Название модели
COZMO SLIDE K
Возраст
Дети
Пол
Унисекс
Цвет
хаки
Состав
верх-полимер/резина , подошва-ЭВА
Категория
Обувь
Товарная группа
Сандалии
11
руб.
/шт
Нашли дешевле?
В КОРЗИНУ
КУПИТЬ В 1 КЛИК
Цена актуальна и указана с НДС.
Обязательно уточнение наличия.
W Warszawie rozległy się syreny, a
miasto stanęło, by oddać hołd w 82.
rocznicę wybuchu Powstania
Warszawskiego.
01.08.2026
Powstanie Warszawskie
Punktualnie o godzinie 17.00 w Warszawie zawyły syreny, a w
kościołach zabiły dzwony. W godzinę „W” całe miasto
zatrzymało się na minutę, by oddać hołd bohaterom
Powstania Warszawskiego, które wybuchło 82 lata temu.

* * * * *

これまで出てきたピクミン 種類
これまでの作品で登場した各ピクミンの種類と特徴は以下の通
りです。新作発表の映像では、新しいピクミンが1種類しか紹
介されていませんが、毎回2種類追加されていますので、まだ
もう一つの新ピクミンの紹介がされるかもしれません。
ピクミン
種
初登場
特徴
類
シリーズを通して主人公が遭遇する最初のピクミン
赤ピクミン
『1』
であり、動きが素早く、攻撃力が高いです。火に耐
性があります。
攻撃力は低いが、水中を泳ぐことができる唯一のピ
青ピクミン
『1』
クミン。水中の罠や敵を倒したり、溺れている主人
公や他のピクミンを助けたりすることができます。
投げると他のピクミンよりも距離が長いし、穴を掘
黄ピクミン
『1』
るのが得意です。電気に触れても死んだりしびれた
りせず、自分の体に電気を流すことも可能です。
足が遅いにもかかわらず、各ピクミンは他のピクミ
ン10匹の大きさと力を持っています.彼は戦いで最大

* * * * *

From the listing above, repeat exactly the lines starting at the line that includes "りせず、自分の体に電気を流すことも可能です。" and ending at the line that includes "ン10匹の大きさと力を持っています.彼は戦いで最大", with nothing outside that span.

りせず、自分の体に電気を流すことも可能です。
足が遅いにもかかわらず、各ピクミンは他のピクミ
ン10匹の大きさと力を持っています.彼は戦いで最大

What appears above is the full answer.